= 2006 in English-language radio =

The year 2006 saw a number of significant events in radio broadcasting.

==Events==
- Quad Cities' radio stations WKBF (1270 AM) and WHTS (98.9 FM), both owned by Mercury Broadcasting but operated by a joint sales agreement with Clear Channel Communications, are sold during the year. The sale of WKBF from Mercury to EMF Broadcasting is completed in late 2005, and in February the format switches from contemporary hit radio (which had been formatted at the frequency since 1987) to formatting Christian music as WKLU. WKBF, which had been broadcasting a progressive talk format, is sold to Quad Cities Media and switches to Christian talk in December.

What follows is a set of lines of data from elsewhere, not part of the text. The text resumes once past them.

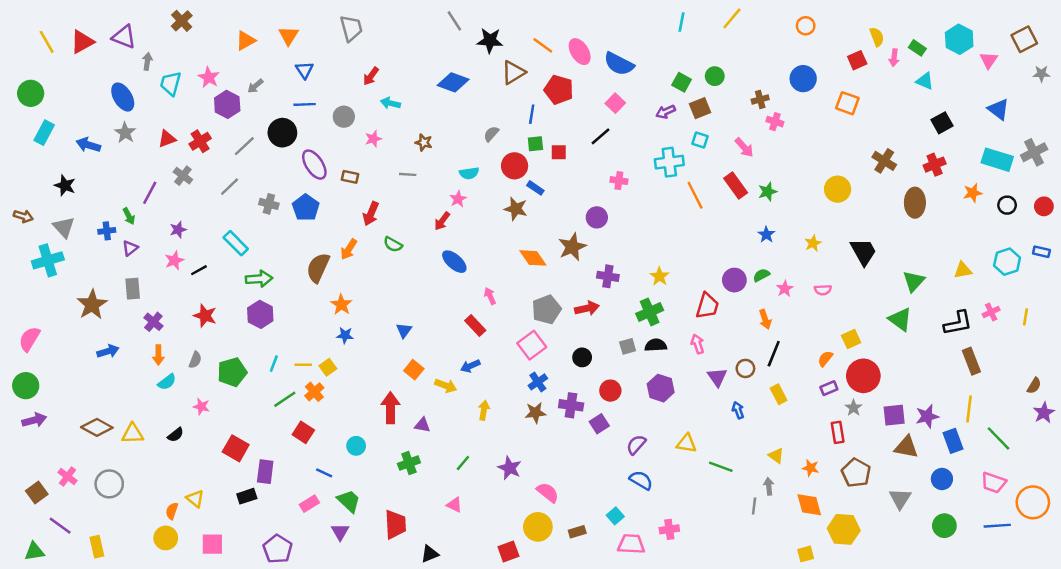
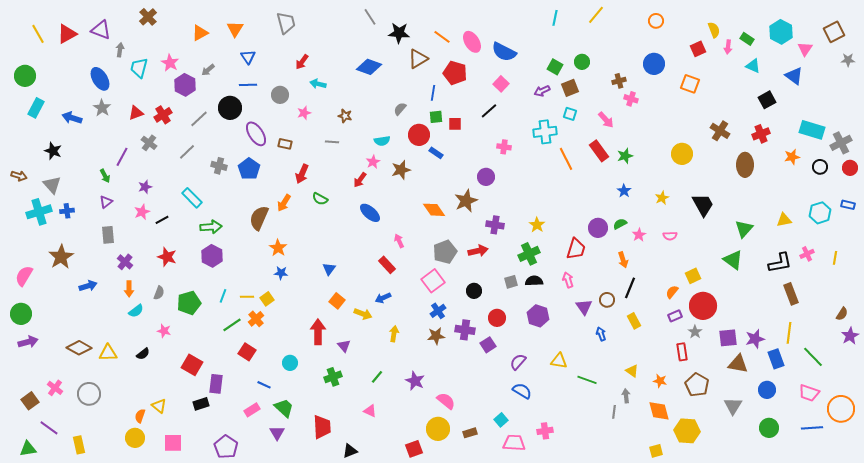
blue triangle: (998, 109) -> (794, 76), moved
gray cross: (1034, 152) -> (841, 143), moved
brown star: (516, 209) -> (401, 170), moved, turned -30
blue cross: (107, 231) -> (67, 211), moved
brown star: (92, 305) -> (61, 257), moved
purple triangle: (422, 425) -> (344, 346), turned 40

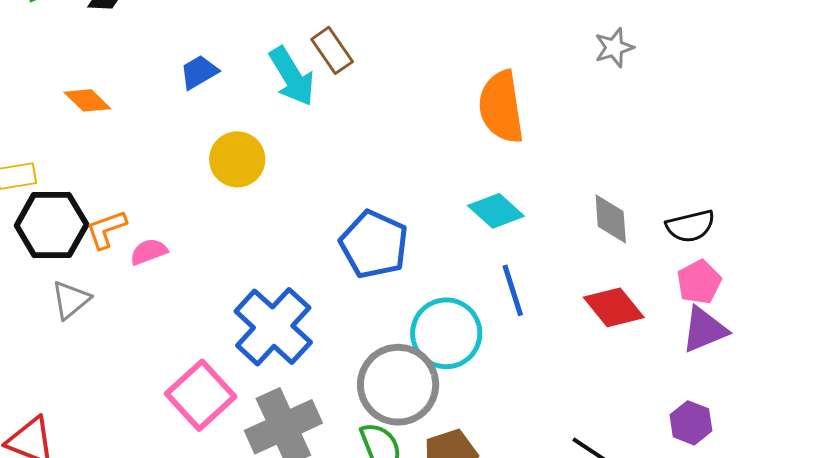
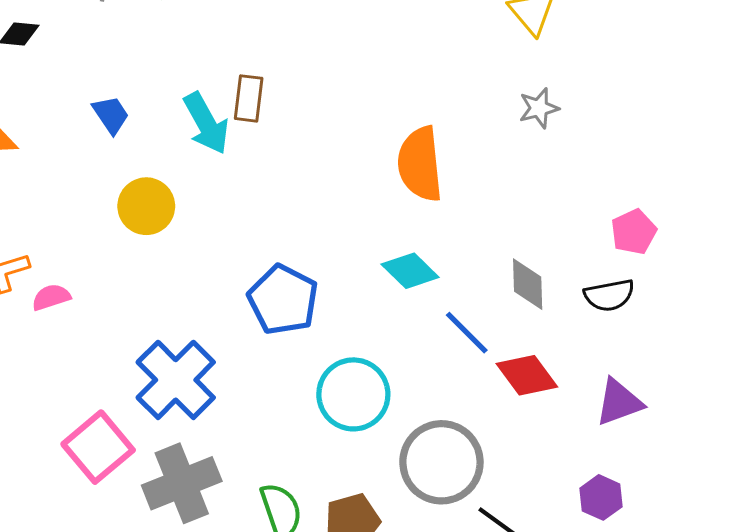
brown rectangle: (332, 50) -> (249, 98), turned 39
blue trapezoid: (199, 72) -> (111, 115), turned 84
pink pentagon: (699, 282) -> (634, 232), moved
blue line: (513, 290) -> (467, 333), moved, turned -30
gray circle: (398, 385) -> (441, 462), moved

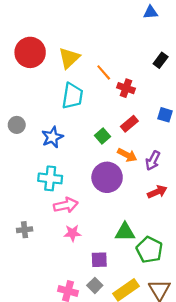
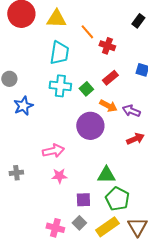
yellow triangle: (69, 58) -> (56, 19), turned 45
blue star: (52, 137) -> (23, 106), moved
purple arrow: (153, 161) -> (131, 111), turned 84
cyan cross: (50, 178) -> (60, 86), moved
green pentagon: (149, 250) -> (117, 199), moved

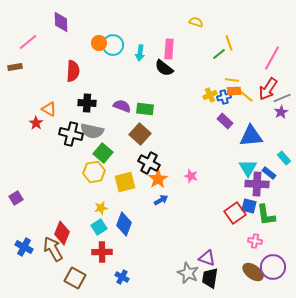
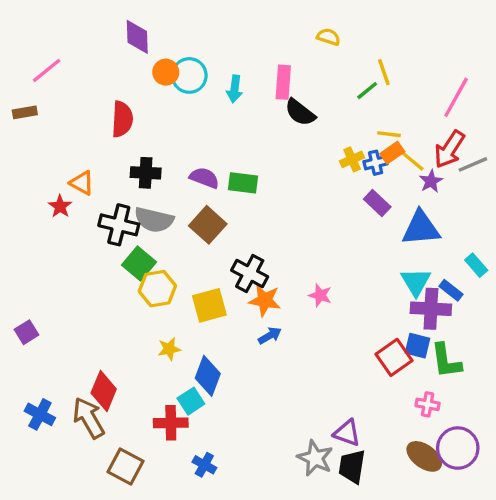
purple diamond: (61, 22) -> (137, 37), moved
black semicircle: (164, 68) -> (300, 112), moved
orange rectangle: (234, 91) -> (392, 153), turned -32
purple star: (281, 112) -> (431, 181), moved
brown square: (140, 134) -> (208, 225), moved
green square: (103, 153) -> (139, 263), moved
orange star: (158, 179) -> (265, 300), turned -30
cyan square: (99, 227) -> (191, 401), moved

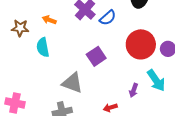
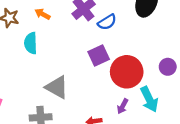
red circle: (141, 44) -> (127, 72), moved
purple square: (96, 56) -> (99, 56), moved

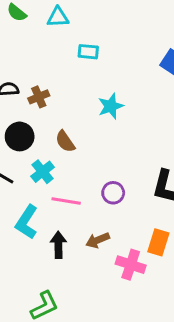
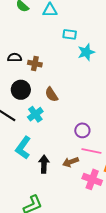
brown cross: (39, 97) -> (35, 64), turned 32
cyan star: (111, 106) -> (86, 52), moved
pink line: (66, 201) -> (91, 151), moved

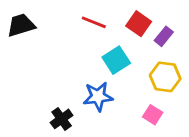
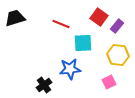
red line: (94, 22) -> (61, 24), moved
cyan square: (116, 60) -> (83, 43), turned 30
pink square: (153, 115) -> (109, 82), turned 32

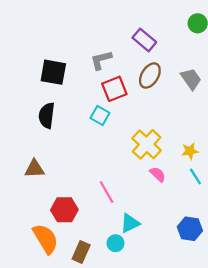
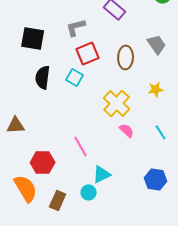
brown ellipse: (150, 76) -> (126, 57), moved, turned -30
black semicircle: (47, 115) -> (43, 77), moved
yellow star: (190, 151) -> (156, 89), moved

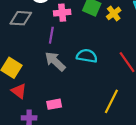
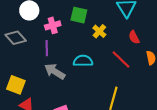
yellow cross: (114, 13) -> (99, 31), moved
gray diamond: (21, 18) -> (16, 38), turned 55

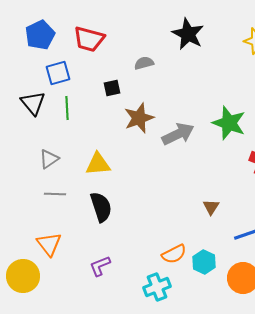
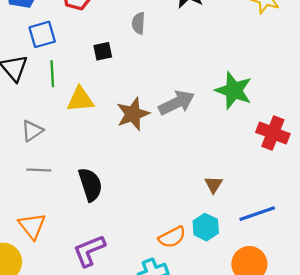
gray semicircle: (144, 63) -> (138, 23), turned -72
brown star: (139, 118) -> (133, 114), moved
yellow triangle: (98, 164) -> (80, 99), moved
cyan hexagon: (204, 262) -> (206, 227), moved
purple L-shape: (100, 266) -> (89, 251), size x1.4

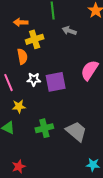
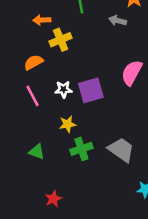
gray arrow: (69, 31) -> (118, 21), moved
orange semicircle: (22, 57) -> (33, 62), moved, turned -105
yellow star: (19, 106) -> (68, 124), moved

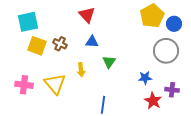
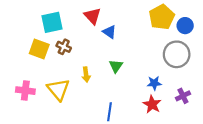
cyan square: (28, 22) -> (52, 22), moved
blue triangle: (92, 42) -> (109, 32), moved, turned 32
purple cross: (172, 90) -> (183, 96), turned -32
red star: (153, 101) -> (152, 104), moved

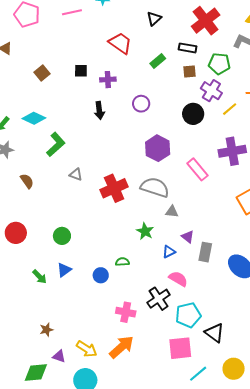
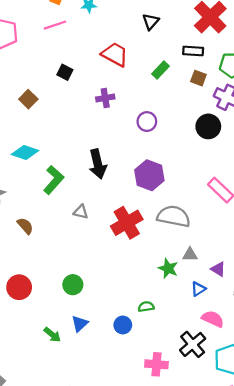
black square: (81, 71) -> (65, 72), moved, turned 32
brown square: (189, 72) -> (198, 78), turned 32
black arrow: (99, 111) -> (98, 164), moved, size x1.4
purple hexagon: (158, 148) -> (149, 175), moved
gray triangle: (172, 212) -> (190, 255), moved

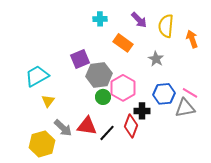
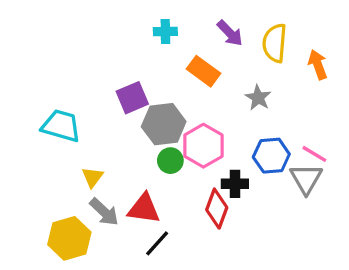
cyan trapezoid: (37, 76) -> (61, 126), turned 45
yellow triangle: (48, 101) -> (93, 177), moved
gray triangle: (185, 108) -> (306, 179), turned -50
black line: (107, 133) -> (157, 243), moved

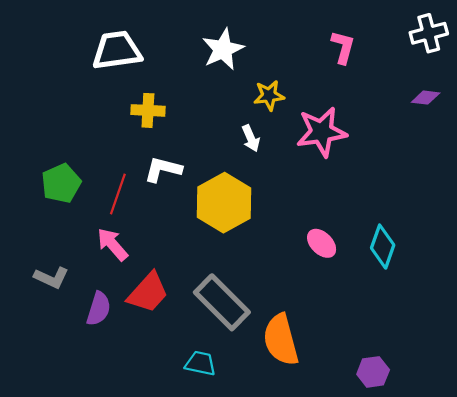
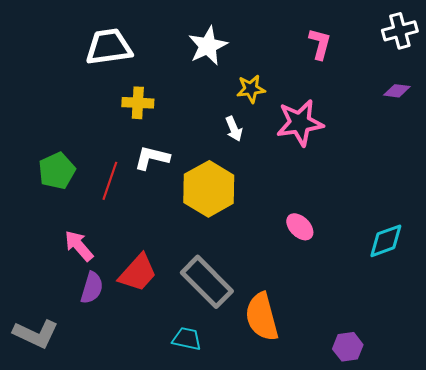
pink arrow: (113, 244) -> (79, 246), moved
cyan diamond: (383, 247) -> (386, 241), moved, turned 51
gray L-shape: (51, 278) -> (36, 334), moved, size x1.4

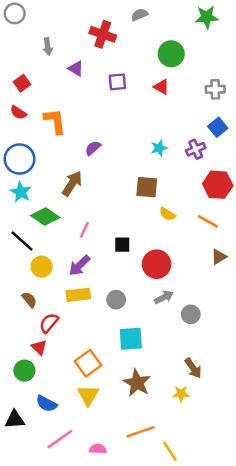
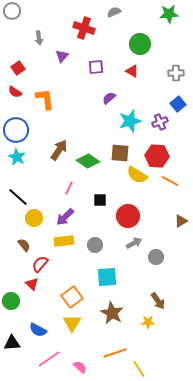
purple triangle: (76, 68) -> (62, 56), turned 40
purple semicircle: (93, 148) -> (109, 98), moved
cyan star: (159, 148) -> (130, 121), size x1.6
red hexagon: (218, 185) -> (157, 156), moved
yellow semicircle: (168, 214) -> (137, 175), size x1.5
green diamond: (45, 216) -> (88, 161), moved
brown triangle: (219, 257) -> (181, 221), moved
green circle: (24, 371) -> (11, 301), moved
pink semicircle: (98, 449) -> (80, 367), turned 40

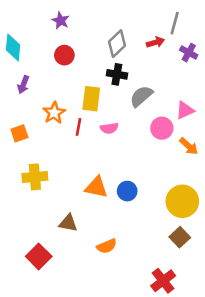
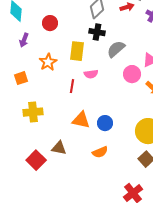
red circle: (64, 55) -> (50, 23), moved
red line: (78, 127) -> (72, 86), moved
orange semicircle: (107, 246) -> (100, 152), moved
red square: (39, 256) -> (36, 160), moved

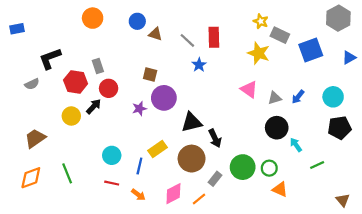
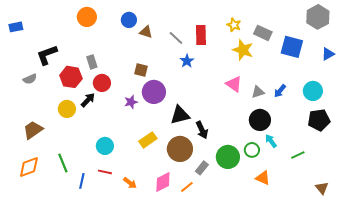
yellow star: (261, 21) -> (234, 25), moved
blue square: (311, 50) -> (292, 47), turned 35
cyan arrow: (296, 145) -> (271, 141), moved
blue line: (139, 166) -> (82, 181), moved
green circle: (269, 168) -> (252, 150), moved

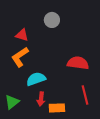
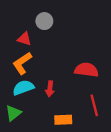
gray circle: (52, 20) -> (44, 21), moved
cyan semicircle: (36, 79) -> (23, 88), moved
red arrow: (41, 99) -> (50, 89), moved

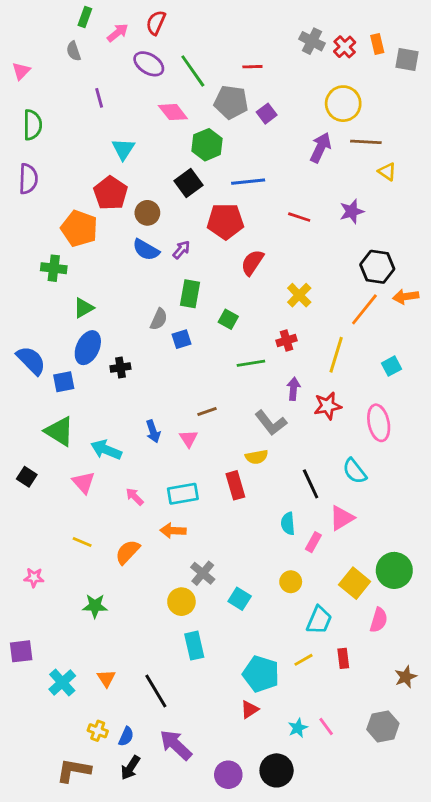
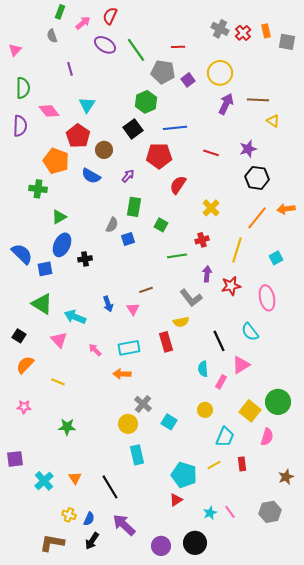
yellow circle: (343, 104) -> (220, 73), moved
pink diamond: (173, 112) -> (49, 111), moved
blue semicircle: (146, 250) -> (91, 176), moved
black hexagon: (377, 267) -> (257, 178), moved
orange semicircle: (128, 552) -> (25, 365), moved

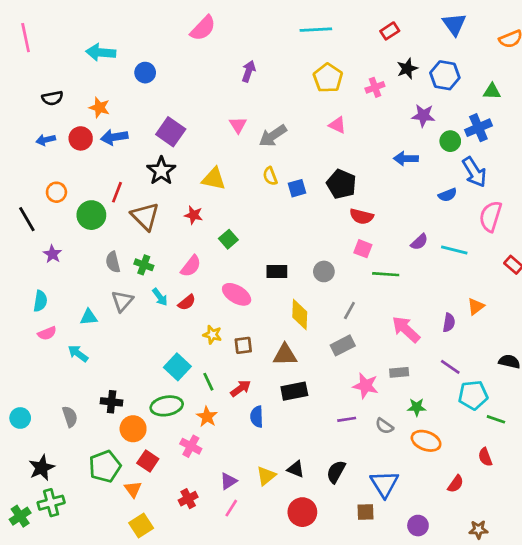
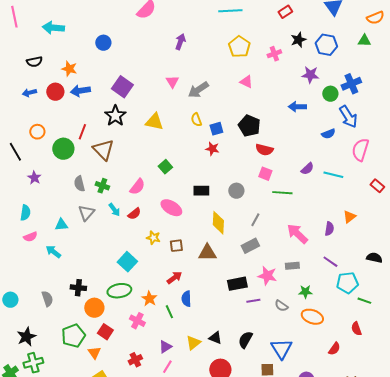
cyan arrow: (101, 52) -> (53, 28), moved
green triangle: (492, 91) -> (364, 41), moved
red star: (194, 215) -> (212, 149), moved
green line: (208, 382) -> (169, 312), moved
black rectangle: (294, 391) -> (237, 284), moved

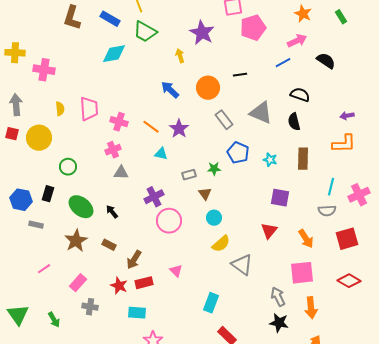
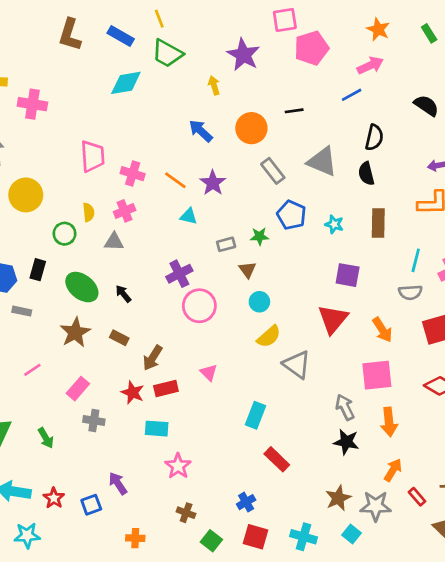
black semicircle: (326, 61) -> (426, 105), moved
black semicircle: (300, 95) -> (374, 138), turned 84
yellow semicircle: (60, 109) -> (89, 212), moved
gray triangle: (121, 173) -> (114, 242), moved
red triangle: (269, 231) -> (333, 319), size x1.4

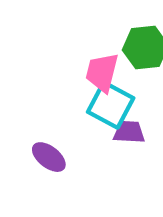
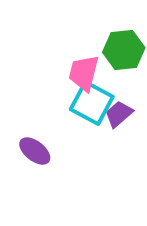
purple trapezoid: (129, 132) -> (119, 114), moved, turned -44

- January 3 – The BJ Shea Morning Experience switches to KISW in Seattle, Washington, from the former FM Talk (now country) station KKWF.
- January 21 – Kix Brooks, one half of the country music superstar duo Brooks & Dunn, takes over as host of the long-running "American Country Countdown." He succeeds Bob Kingsley, who had left the program after 27 years a month earlier, and had since started a new program called "Bob Kingsley's Country Top 40." Kingsley's last show was December 24, 2005, and radio personality Michael Jay had served as interim host until Brooks' debut.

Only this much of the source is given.